*** Opening Exercise inputs ***

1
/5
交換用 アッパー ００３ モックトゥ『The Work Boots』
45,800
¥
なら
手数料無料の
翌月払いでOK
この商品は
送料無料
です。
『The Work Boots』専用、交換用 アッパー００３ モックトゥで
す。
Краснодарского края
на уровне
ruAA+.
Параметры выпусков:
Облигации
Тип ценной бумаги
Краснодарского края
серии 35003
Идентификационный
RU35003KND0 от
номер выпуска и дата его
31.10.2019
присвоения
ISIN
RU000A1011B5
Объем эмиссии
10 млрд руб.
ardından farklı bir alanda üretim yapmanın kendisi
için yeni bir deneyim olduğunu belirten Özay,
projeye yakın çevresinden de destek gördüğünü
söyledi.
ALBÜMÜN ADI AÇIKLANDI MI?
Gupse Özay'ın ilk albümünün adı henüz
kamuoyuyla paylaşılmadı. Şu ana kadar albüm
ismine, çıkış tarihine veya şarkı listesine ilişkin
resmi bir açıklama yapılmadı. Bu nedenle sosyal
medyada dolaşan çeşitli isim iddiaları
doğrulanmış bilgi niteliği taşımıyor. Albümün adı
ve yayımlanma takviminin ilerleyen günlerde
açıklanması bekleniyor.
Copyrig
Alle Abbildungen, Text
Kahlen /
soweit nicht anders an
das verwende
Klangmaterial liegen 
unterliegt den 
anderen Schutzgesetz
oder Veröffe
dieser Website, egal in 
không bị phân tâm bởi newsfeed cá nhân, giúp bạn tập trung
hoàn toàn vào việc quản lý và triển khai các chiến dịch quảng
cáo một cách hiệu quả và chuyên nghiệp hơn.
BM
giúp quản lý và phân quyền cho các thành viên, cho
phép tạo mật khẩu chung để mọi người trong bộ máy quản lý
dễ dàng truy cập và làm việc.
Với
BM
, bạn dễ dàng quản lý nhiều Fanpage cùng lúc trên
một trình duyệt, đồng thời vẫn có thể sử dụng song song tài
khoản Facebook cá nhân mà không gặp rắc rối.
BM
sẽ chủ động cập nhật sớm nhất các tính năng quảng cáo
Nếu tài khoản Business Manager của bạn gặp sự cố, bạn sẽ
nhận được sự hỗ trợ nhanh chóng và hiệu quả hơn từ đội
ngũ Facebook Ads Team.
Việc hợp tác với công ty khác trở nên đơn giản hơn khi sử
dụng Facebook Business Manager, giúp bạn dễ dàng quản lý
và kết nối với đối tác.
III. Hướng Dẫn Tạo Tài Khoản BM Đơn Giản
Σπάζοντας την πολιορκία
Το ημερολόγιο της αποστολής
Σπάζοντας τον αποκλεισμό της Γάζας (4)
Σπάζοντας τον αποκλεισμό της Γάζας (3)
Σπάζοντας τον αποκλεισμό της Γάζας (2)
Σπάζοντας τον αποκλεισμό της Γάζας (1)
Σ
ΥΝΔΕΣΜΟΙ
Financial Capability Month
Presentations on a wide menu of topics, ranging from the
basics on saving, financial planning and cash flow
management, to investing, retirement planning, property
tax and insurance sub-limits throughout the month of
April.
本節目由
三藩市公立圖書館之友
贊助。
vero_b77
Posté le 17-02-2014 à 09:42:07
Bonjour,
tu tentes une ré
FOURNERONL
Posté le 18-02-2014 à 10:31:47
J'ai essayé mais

*** Closing Exercise inputs ***

Task
Scan the records above for lines with the word "dụng", then say how many there are, giving the number alone.

Written solution
2